Social CRM Means Business in 2012 - jpdoggett
http://www.forbes.com/sites/gartnergroup/2012/02/16/social-crm-means-business-in-2012/
======
jpdoggett
...but technology won't be enough to make it really work.

I would argue that social networking (and marketing) has boomed at the
individual / consumer level because the technology alone has been enough to
catalyse new ways of interacting. Business (and especially B2B business) is
different. The motives are different, the risks are different and the
economics are different.

B2B companies won't "like" each other but they will try to form new
partnerships within extended value systems to do business more efficiently and
effectively. This relies particularly on network credibility & trust (i.e. no
infiltrators), efficient discovery and requirements-matching based on complex
criteria, and extensive third-party feedback, among other factors.

B2B execs won't tolerate information overload and won't filter through reams
of user-generated content, most of which is likely to be self-promotional
because few have the time or inclination to produce genuine value-add content
on their own initiative. They will also need to carefully manage the nature
and scope of specific interactions within and across corporate boundaries to
prevent "off-message" embarrassments.

Finally, the commercial dynamics of social business networks will be very
context-specific and will vary widely depending on the underlying market
structures and the complexity of the transactions taking place. It's not like
B2C which is more of a straight fight over who can capture biggest market
share: it's a more nuanced balance between inter-company collaboration in non-
differentiating areas and competition elsewhere.

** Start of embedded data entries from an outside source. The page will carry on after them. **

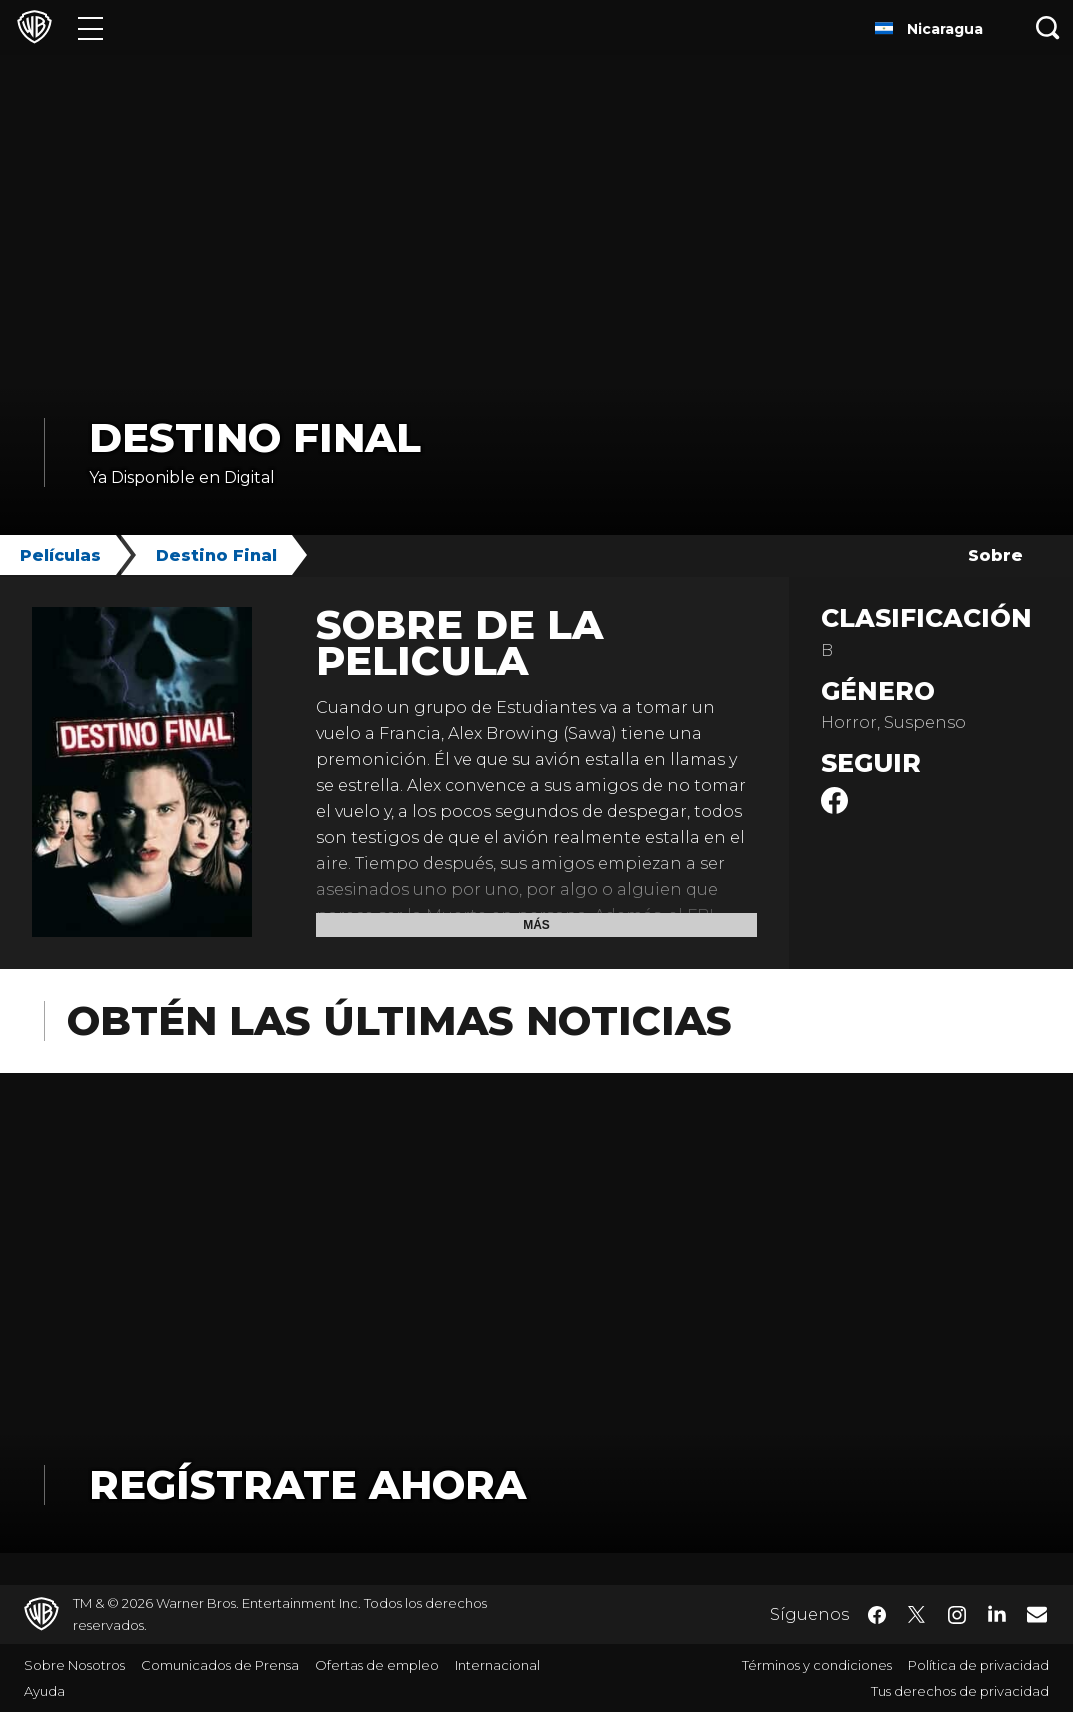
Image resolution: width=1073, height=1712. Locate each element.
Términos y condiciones (817, 1665)
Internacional (497, 1665)
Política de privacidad (978, 1665)
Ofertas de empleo (377, 1665)
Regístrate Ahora (307, 1484)
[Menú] (90, 27)
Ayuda (44, 1691)
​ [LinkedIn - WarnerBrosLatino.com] (997, 1613)
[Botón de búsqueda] (1048, 27)
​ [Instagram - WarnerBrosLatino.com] (957, 1615)
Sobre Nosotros (74, 1665)
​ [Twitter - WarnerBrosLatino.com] (917, 1615)
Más (536, 925)
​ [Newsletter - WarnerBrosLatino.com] (1037, 1614)
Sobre (995, 555)
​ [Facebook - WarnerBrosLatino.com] (877, 1615)
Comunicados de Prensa (220, 1665)
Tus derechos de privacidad (960, 1691)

New and better technology will help, sure, but I believe that for social
business to achieve its true potential requires a model with expert human
interaction at its heart. Their role will be to tailor the networks to the
context, guarantee the authenticity and legitimacy of members, stimulate
collective intelligence and prevent abuse. That's what is preventing the vast
majority of B2Bs from using social networking as more than a token marketing
tool right now. The technology exists already that could create huge surpluses
of value by streamlining the B2B transaction process but it will need a
specialised group of professionals to apply it. I guess it's like the
publishing industry. The technology itself is no longer revolutionary but it
takes more than technology to launch and operate a successful business
magazine. The know-how is crucial.